El “Negro” también habló de su mirada del tango, de los fanatismos y de larga ausencia de la televisión, entre otros temas en los que dio su parecer con su verba florida y con su espíritu quijotesco. Antes de su presentación en Lomas, Dolina dialogó con La Unión

-¿Qué valor agregado tienen las presentaciones en teatro del programa de radio?

-La diferencia que hay con el programa que hacemos habitualmente es la intensidad, preparamos otras formas de presentarlo. En este caso, el programa carece de toda pausa y tiene mayor teatralidad, el espectador recibe una cosa más continua y sin interrupciones, pero para el que lo escucha es lo mismo. Pero en lugar de pasar algún disco como hacemos en la radio, cantan los muchachos alguna cosa más rockera, algún que otro tango y algunos temas que están afuera de estos universos.

-¿Los tangos los dejás para otro momento?

-El Sordó Gancé toca algunos tangos, como una cuestión antropológica, recordando viejos temas. Igual, yo no soy tan tanguero que digamos. No me gustan todos los tangos, la mayoría los tangos o las canciones de cualquier género son mediocres, algunos son buenos y mínimo porcentaje de ellos son excepcionales. Hay gente que se considera tanguera y defiende al tango como una cuestión sacrosanta, se ponen a defender una cosa por capricho, buscando enemigos.

-¿Se futboliza la discusión?

-Claro, se crea una enemistad de ficción, como si no hubiera una verdadera.
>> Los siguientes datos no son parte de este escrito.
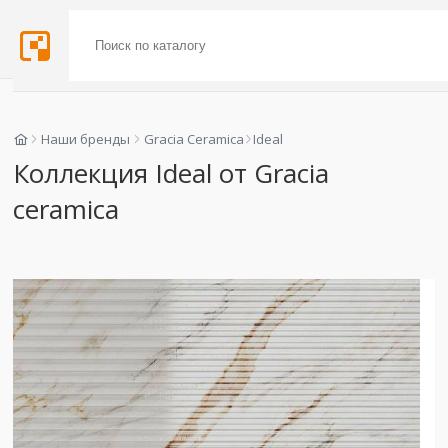
Наши бренды
Gracia Ceramica
Ideal
Коллекция Ideal от Gracia
ceramica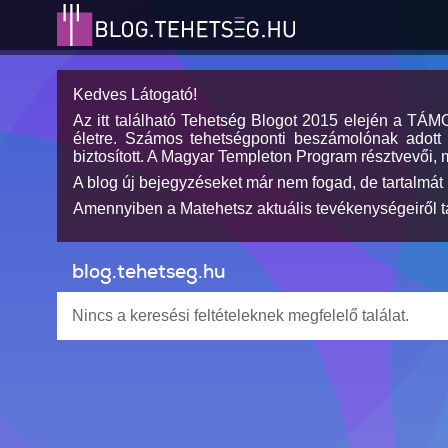
Kedves Látogató!
Az itt található Tehetség Blogot 2015 elején a TÁ
életre. Számos tehetségponti beszámolónak adott h
biztosított. A Magyar Templeton Program résztvevői, 
A blog új bejegyzéseket már nem fogad, de tartalmát 
Amennyiben a Matehetsz aktuális tevékenységeiről tá
blog.tehetseg.hu
Nincs a keresési feltételeknek megfelelő találat.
-En alguna oportunidad te referías a las poses impostadas de muchos programas de radio, ¿Cómo ves el panorama actual?

-Es cada vez peor y se ha hecho más intenso. Hay ciertas dificultades para hablar que son construidas, además se excede de las malas palabras, cuando tienen que utilizarse para escandalizar, tienen que ser transgresoras, por decirlo de alguna manera. Una vez discutí con Roberto Fontanarrosa después de su participación en el Congreso de la Lengua, le decía que no tienen que usarse siempre, porque pierden efecto, ni usarlas todo el tiempo en lugar de palabras que tienen mayor relieve.

-Si alguien tiene dificultades para expresarse va a decir que “anda para la mierda”, en lugar de decirlo de otra forma. ¿Recrudeció esta tendencia?

-Es tremendo, hay un descuido en la construcción de las palabras, como si tuvieran la boca floja y eso se traslada al pensamiento. Hay protocolos para cada profesión, el guitarrista tiene protocolos guitarrísticos, y en el que trabaja en radio tiene que tener virtudes radiales, hay quien tiene mala voz y pobreza de lenguaje y es estrella de la radio, es increíble. Nosotros hacemos lo que podemos, tratamos de pensar alguna cosa interesante y cada 25 años nos sale alguna, en la radio tiene que haber gente que abra puertas, no que esté todo el tiempo clausurándolas. Igual, nosotros somos bastante ineptos, pero le damos pelea, tratamos de pensar alguna cosa interesante.